WHAT YOU HAVE TO DO
Nothing but the line holding "ЭЛЕКТРОННАЯ" and the lines after it, through the end of the records, should be set down, each exactly as it is.

Stored entries:
--- START ---
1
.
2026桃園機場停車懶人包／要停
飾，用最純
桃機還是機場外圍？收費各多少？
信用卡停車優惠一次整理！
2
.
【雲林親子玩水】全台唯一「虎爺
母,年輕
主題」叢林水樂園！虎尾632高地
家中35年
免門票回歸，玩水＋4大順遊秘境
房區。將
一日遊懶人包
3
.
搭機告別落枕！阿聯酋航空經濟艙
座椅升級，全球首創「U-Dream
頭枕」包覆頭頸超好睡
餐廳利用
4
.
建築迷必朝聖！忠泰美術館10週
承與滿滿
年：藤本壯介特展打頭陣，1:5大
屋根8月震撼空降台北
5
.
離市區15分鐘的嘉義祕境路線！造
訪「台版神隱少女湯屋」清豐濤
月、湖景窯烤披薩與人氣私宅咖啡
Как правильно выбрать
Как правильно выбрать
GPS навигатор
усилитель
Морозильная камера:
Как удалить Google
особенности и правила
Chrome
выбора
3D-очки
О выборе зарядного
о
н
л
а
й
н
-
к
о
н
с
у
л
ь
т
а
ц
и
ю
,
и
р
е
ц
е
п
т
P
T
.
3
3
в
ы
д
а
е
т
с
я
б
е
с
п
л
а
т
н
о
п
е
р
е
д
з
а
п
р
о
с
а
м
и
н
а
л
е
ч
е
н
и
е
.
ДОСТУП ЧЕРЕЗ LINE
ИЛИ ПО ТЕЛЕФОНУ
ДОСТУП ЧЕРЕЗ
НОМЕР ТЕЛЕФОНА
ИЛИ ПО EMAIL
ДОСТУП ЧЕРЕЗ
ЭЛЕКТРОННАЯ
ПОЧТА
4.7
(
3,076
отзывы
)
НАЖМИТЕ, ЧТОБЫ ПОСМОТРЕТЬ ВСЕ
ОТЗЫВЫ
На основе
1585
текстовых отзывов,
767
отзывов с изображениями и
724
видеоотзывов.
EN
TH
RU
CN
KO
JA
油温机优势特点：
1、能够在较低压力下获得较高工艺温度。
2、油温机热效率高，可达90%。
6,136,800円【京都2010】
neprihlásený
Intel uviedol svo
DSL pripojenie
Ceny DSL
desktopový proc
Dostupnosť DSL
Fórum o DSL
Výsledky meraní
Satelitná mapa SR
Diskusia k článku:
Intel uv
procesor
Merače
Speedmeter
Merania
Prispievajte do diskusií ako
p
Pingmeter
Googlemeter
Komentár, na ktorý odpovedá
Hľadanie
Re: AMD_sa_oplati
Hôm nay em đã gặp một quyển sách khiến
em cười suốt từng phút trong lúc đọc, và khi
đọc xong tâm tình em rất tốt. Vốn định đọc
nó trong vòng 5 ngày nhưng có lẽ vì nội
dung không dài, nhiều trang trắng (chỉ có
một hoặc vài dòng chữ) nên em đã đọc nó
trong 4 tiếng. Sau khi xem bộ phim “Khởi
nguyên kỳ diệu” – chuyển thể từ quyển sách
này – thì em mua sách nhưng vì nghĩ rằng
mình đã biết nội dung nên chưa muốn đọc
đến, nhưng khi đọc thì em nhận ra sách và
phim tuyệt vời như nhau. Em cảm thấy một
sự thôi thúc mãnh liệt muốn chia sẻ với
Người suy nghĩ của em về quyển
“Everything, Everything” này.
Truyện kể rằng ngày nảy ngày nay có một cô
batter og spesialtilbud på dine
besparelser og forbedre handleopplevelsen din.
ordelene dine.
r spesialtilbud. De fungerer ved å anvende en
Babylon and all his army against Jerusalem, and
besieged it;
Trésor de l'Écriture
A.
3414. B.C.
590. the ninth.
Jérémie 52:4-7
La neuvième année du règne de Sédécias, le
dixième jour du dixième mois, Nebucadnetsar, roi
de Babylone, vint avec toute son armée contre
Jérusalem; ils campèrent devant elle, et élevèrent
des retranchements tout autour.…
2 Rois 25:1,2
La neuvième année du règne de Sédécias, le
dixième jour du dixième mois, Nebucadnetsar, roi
--- END ---
FINAL ANSWER
ЭЛЕКТРОННАЯ
ПОЧТА
4.7
(
3,076
отзывы
)
НАЖМИТЕ, ЧТОБЫ ПОСМОТРЕТЬ ВСЕ
ОТЗЫВЫ
На основе
1585
текстовых отзывов,
767
отзывов с изображениями и
724
видеоотзывов.
EN
TH
RU
CN
KO
JA
油温机优势特点：
1、能够在较低压力下获得较高工艺温度。
2、油温机热效率高，可达90%。
6,136,800円【京都2010】
neprihlásený
Intel uviedol svo
DSL pripojenie
Ceny DSL
desktopový proc
Dostupnosť DSL
Fórum o DSL
Výsledky meraní
Satelitná mapa SR
Diskusia k článku:
Intel uv
procesor
Merače
Speedmeter
Merania
Prispievajte do diskusií ako
p
Pingmeter
Googlemeter
Komentár, na ktorý odpovedá
Hľadanie
Re: AMD_sa_oplati
Hôm nay em đã gặp một quyển sách khiến
em cười suốt từng phút trong lúc đọc, và khi
đọc xong tâm tình em rất tốt. Vốn định đọc
nó trong vòng 5 ngày nhưng có lẽ vì nội
dung không dài, nhiều trang trắng (chỉ có
một hoặc vài dòng chữ) nên em đã đọc nó
trong 4 tiếng. Sau khi xem bộ phim “Khởi
nguyên kỳ diệu” – chuyển thể từ quyển sách
này – thì em mua sách nhưng vì nghĩ rằng
mình đã biết nội dung nên chưa muốn đọc
đến, nhưng khi đọc thì em nhận ra sách và
phim tuyệt vời như nhau. Em cảm thấy một
sự thôi thúc mãnh liệt muốn chia sẻ với
Người suy nghĩ của em về quyển
“Everything, Everything” này.
Truyện kể rằng ngày nảy ngày nay có một cô
batter og spesialtilbud på dine
besparelser og forbedre handleopplevelsen din.
ordelene dine.
r spesialtilbud. De fungerer ved å anvende en
Babylon and all his army against Jerusalem, and
besieged it;
Trésor de l'Écriture
A.
3414. B.C.
590. the ninth.
Jérémie 52:4-7
La neuvième année du règne de Sédécias, le
dixième jour du dixième mois, Nebucadnetsar, roi
de Babylone, vint avec toute son armée contre
Jérusalem; ils campèrent devant elle, et élevèrent
des retranchements tout autour.…
2 Rois 25:1,2
La neuvième année du règne de Sédécias, le
dixième jour du dixième mois, Nebucadnetsar, roi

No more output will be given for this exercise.